When news breaks about a cyber-attack, often the affected company will [ab]use the word ‘sophisticated’ to describe the attack. Immediately upon hearing the word ‘sophisticated,’ many in the InfoSec community roll their eyes because the characterization is viewed as nothing more than hyperbole. The skepticism stems from a long history of incidents in which breach details show that the attacker gained entry using painfully common, even routine, and ultimately defensible methods (e.g. SQL Injection, brute-force, phishing, password reuse, old and well-known vulnerability, etc).
In cases of spin, the PR team of the breached company uses the word ‘sophisticated’ in an to attempt convey that the company did nothing wrong, that there was nothing they could have done to prevent the breach because the attack was not foreseeable or preventable by traditional means, and that they “take security seriously,” — so please don’t sue, stop shopping, or close your accounts.

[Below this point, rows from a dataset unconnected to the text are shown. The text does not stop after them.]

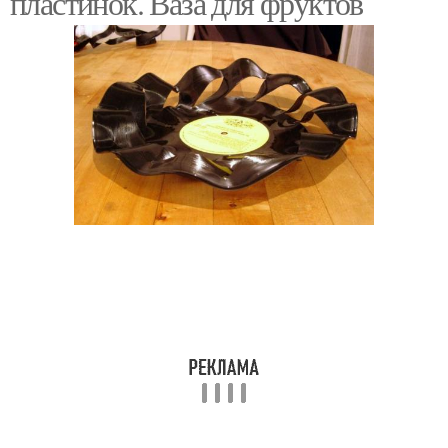
пластинок. Ваза для фруктов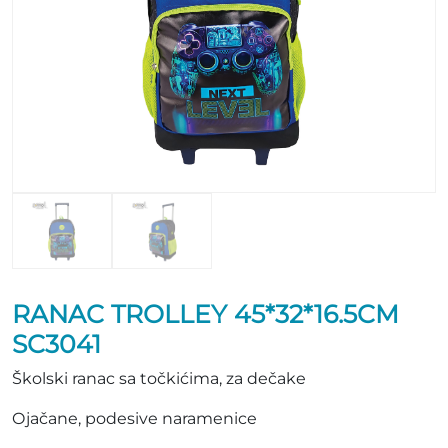
RANAC TROLLEY 45*32*16.5CM
SC3041
Školski ranac sa točkićima, za dečake
Ojačane, podesive naramenice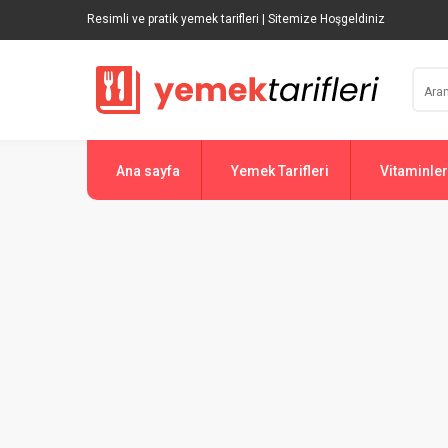
Resimli ve pratik yemek tarifleri | Sitemize Hoşgeldiniz
Ana sayfa
Yemek Tarifleri
Vitaminler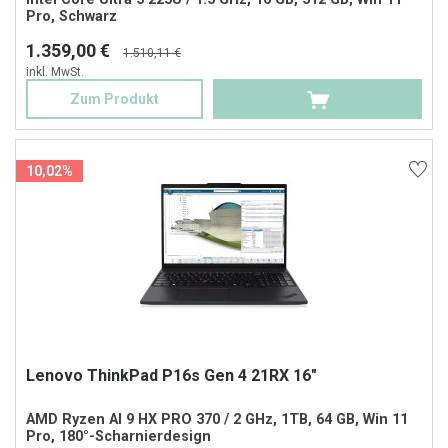
Pro, Schwarz
1.359,00 €
1.510,11 €
inkl. MwSt.
Zum Produkt
10,02%
Lenovo ThinkPad P16s Gen 4 21RX 16"
AMD Ryzen AI 9 HX PRO 370 / 2 GHz, 1TB, 64 GB, Win 11
Pro, 180°-Scharnierdesign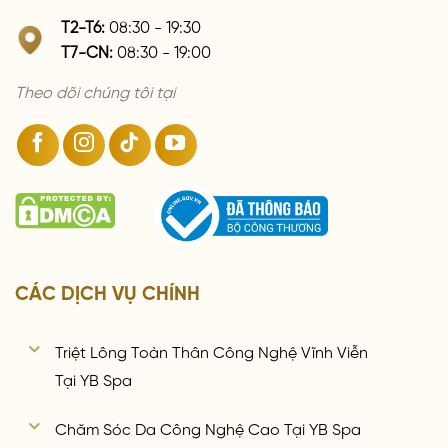
T2-T6:
08:30 - 19:30
T7-CN:
08:30 - 19:00
Theo dõi chúng tôi tại
CÁC DỊCH VỤ CHÍNH
Triệt Lông Toàn Thân Công Nghệ Vĩnh Viễn
Tại YB Spa
Chăm Sóc Da Công Nghệ Cao Tại YB Spa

One factor that allows this deflection to continue is the lack of a documented consensus across InfoSec of what constitutes a ‘sophisticated’ attack. Clearly, some attacks are actually sophisticated – Stuxnet comes to mind in that regard. Not too long ago I took up the cause and asked my Twitter followers, many tens of thousands largely in the InfoSec community, what they considered to be a ‘sophisticated’ attack. The tweets received were fairly consistent. I distilled the thoughts down to set of attack characteristics and have listed them below.

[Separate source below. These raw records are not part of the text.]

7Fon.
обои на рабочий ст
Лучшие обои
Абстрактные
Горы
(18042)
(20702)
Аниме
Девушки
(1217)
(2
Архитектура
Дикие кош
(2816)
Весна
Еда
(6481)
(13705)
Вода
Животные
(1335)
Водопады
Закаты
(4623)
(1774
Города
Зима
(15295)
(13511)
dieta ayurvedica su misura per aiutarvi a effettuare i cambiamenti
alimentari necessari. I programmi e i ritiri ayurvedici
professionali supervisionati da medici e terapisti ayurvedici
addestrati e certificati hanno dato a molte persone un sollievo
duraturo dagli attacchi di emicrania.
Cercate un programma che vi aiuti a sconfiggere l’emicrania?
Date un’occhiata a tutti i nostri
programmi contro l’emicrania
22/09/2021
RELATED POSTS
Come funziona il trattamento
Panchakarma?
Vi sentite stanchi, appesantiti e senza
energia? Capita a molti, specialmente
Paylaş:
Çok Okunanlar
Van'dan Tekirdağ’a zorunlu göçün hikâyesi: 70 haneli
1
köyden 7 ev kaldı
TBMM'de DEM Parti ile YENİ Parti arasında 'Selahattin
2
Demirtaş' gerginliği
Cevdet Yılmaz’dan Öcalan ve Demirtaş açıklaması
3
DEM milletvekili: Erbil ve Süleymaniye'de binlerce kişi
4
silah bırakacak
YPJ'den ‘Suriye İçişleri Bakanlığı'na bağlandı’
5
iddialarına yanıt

5 Characteristics of a ‘Sophisticated’ Attack:
- The adversary knew specifically what application they were going to attack and collected intelligence about their target.
- The adversary used the gathered intelligence to attack specific points in their target, and not just a random system on the network.
- The adversary bypassed multiple layers of strong defense mechanisms, which may include intrusion prevention systems, encryption, multi-factor authentication, anti-virus software, air-gapped networks, and on and on.
- The adversary chained multiple exploits to achieve their full compromise. A zero-day may have been used during the attack, but this alone does not denote sophistication. There must be some clever or unique technique that was used.
- If malware was used in the attack, then it had to be malware that would not have been detectable using up-to-date anti-virus, payload recognition, or other endpoint security software.
While improvements can and will be made here, if an attack exhibits most or all of these characteristics, it can be safely considered ‘sophisticated.’ If it does not display these characteristics and your PR team still [ab]uses the word ‘sophisticated,’ then we reserve the right to roll our eyes and call you out.